The thing that surprised me is how much astronomy has changed since then. The changes have been obvious but I never really noticed many of them while they occurred during that time but after 15 years the accumulated changes are far more obvious.

So what are some of these changes? Well, when I wrote the material Jupiter only had about 14 known moons and it now has 65. Pluto had no moons and it now has 3. We knew about nine planets then but now we have 8 (because Pluto has been re-assigned as a dwarf planet) but we now know about three more dwarf planets: Haumea, Makemake and Eris, plus Ceres (which was previous thought of as an asteroid) is also classified as one. There are also at least another 10 objects (Orcus, Ixion, Varuna, TX300, UQ513, Quaoar, OR10, UK126, QU182 and Sedna - the names are starting to get weird) which might be classified this way. The solar system is far more confusing!
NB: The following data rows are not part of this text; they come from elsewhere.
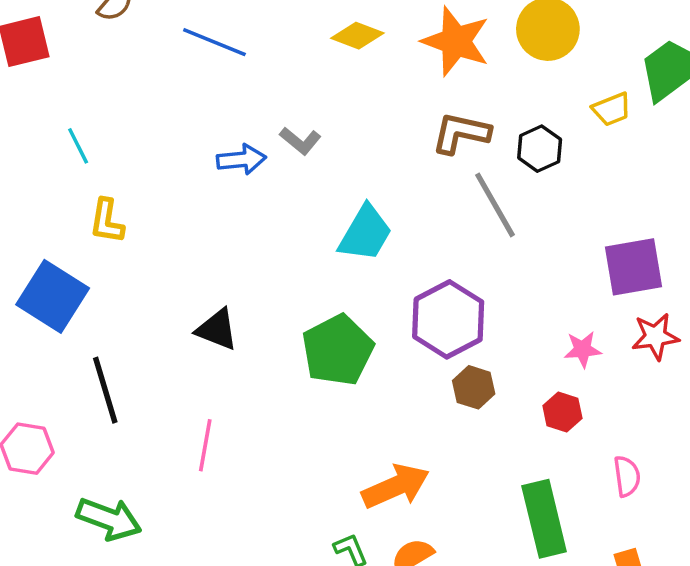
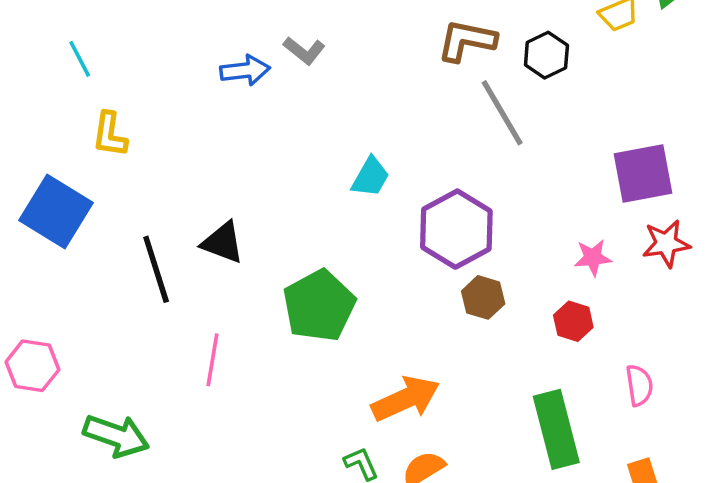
cyan trapezoid: (365, 233) -> (370, 177), moved, size x0.7
green pentagon: (338, 350) -> (319, 306), moved
black line: (105, 390) -> (156, 269), moved

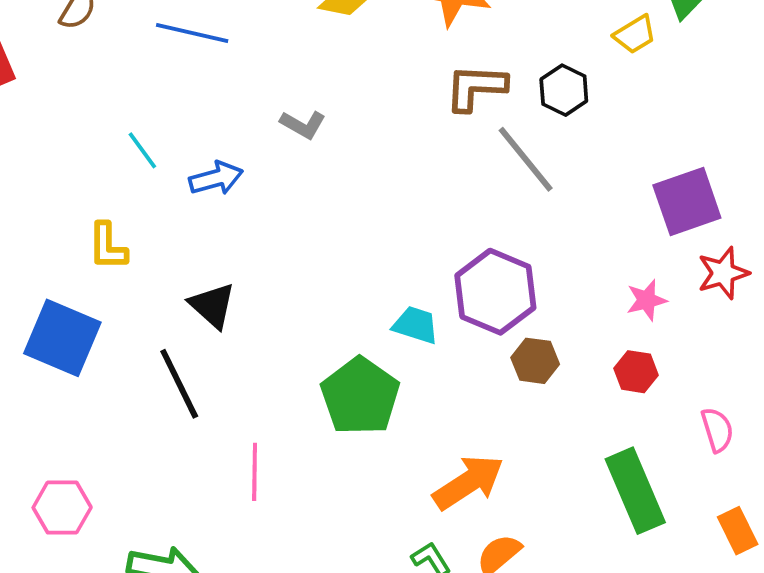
cyan line: (80, 59) -> (142, 150), moved
blue arrow: (245, 70) -> (216, 178), moved
cyan trapezoid: (370, 177) -> (416, 325), moved, turned -93
black triangle: (223, 243) -> (212, 305), moved, turned 30

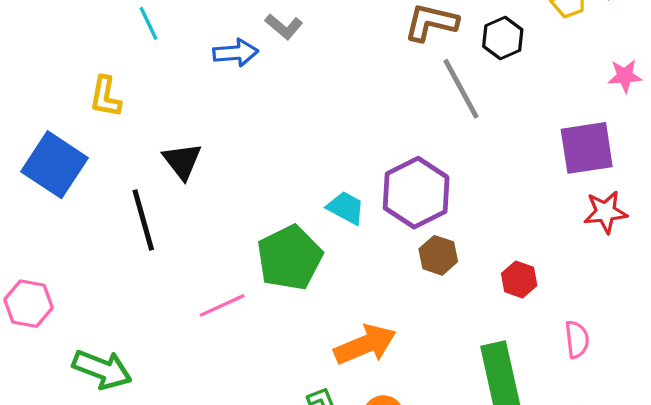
blue arrow: (216, 178) -> (236, 53), moved
pink star: (647, 300) -> (625, 76), moved
pink line: (255, 472) -> (222, 305), moved, turned 54

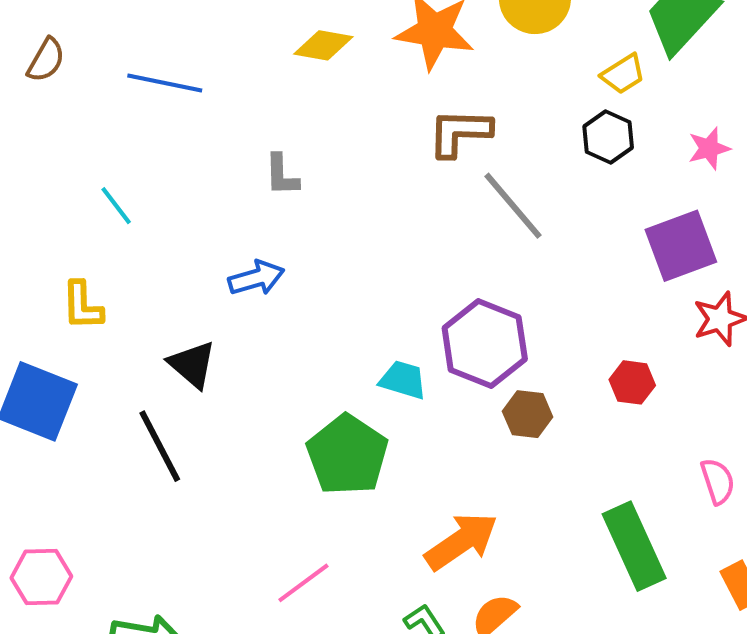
gray L-shape: (284, 27) -> (282, 175), turned 60
black hexagon: (503, 38) -> (608, 137), moved
blue arrow: (236, 53) -> (256, 278), moved
red hexagon: (519, 280) -> (632, 382), moved
pink line: (222, 305) -> (303, 583), moved

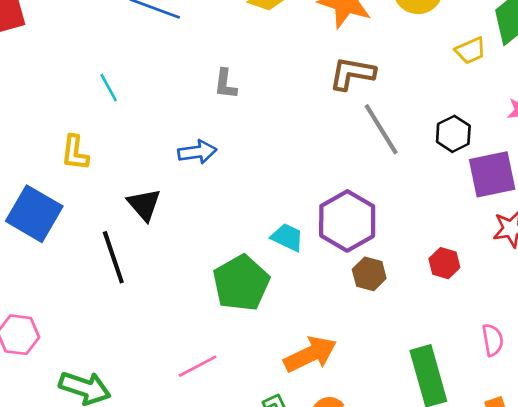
black hexagon: (608, 137) -> (453, 134), moved

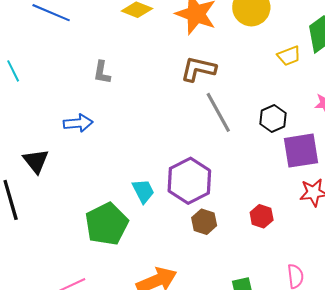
cyan trapezoid: (287, 237) -> (143, 191), turned 35

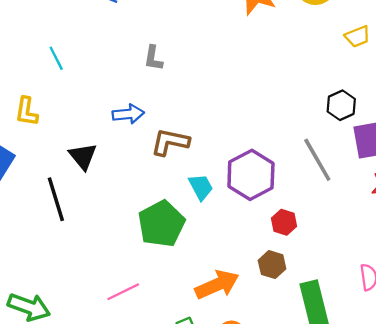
brown L-shape: (198, 69) -> (170, 142), moved
gray line: (218, 112) -> (317, 160), moved
red hexagon: (262, 216) -> (284, 222), moved
brown hexagon: (204, 222) -> (272, 265), moved

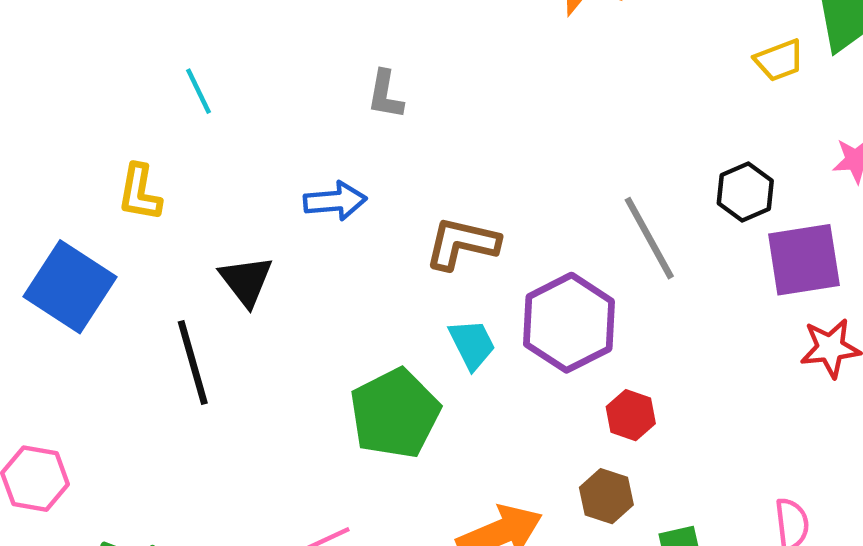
brown L-shape: (170, 142) -> (462, 243), moved
gray line: (317, 160) -> (649, 238), moved

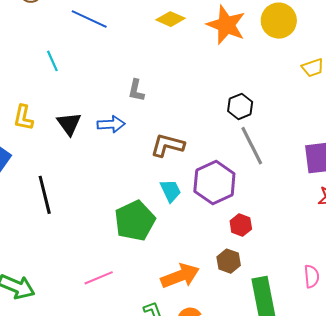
cyan line: (199, 91) -> (52, 61), moved
gray L-shape: (385, 95) -> (136, 90), moved
black hexagon: (745, 192) -> (240, 106), moved
black triangle: (246, 281) -> (69, 124), moved

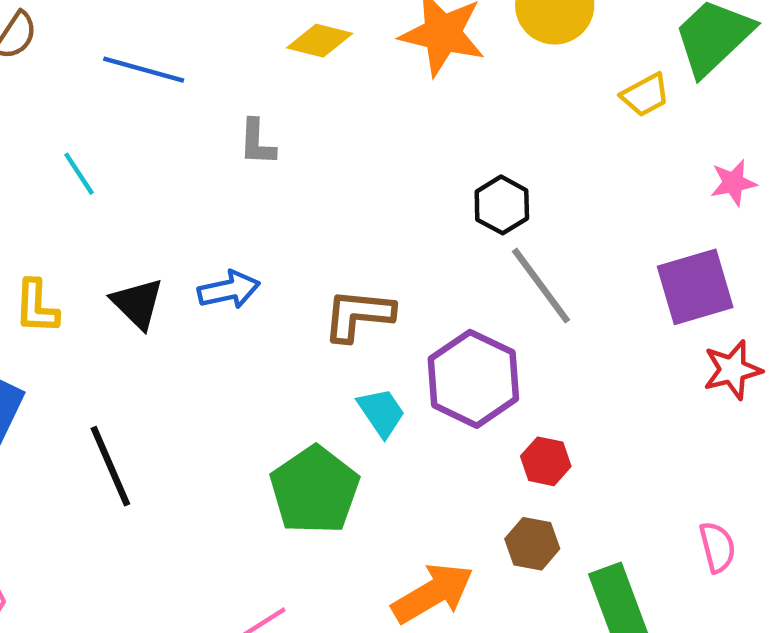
gray L-shape: (136, 90) -> (257, 142), moved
The most advanced planetary lander was Viking and the most advanced spacecraft was Voyager. Since then two more missions have landed on Mars and other missions have been launched, such as Cassini which has returned amazing photos of Saturn. There was no Hubble Space Telescope then and no advanced digital imaging techniques, so the best photographs we had of space were hugely inferior to what we have today.

And things were even worse in cosmology. The inflation phase of the Big Bang hadn't even been theorised. The age of the Universe was only known approximately. The microwave background anisotropy was unknown. And dark matter and dark energy were either entirely unknown or even more mysterious than they are today (we didn't know or even suspect that the rate of expansion of the Universe was increasing).

So it would be tempting to say that astronomers didn't know what they were talking about back then. This is a common argument used by anti-science groups like creationists and global warming deniers who like to suggest that science was wrong then and could be just as wrong now (about the age of the universe or the warming of the planet for example).

Of course this argument is invalid because the vast majority of older theories were correct and still are. The new discoveries have been more about fine tuning and filling in detail than completely replacing older theories. For example, the Big Bang is still almost universally accepted even though it has been significantly affected by the discovery of inflation and dark energy. The age of the universe has only been modified by 20% at the most and it would need to change by 230000000% for creationism to be right!

So the argument that the way science is always changing shows it can't be trusted isn't a good one. I totally agree that we should always be open to the idea of new theories and information but its still safest to accept the current theories until clear new evidence is presented against them.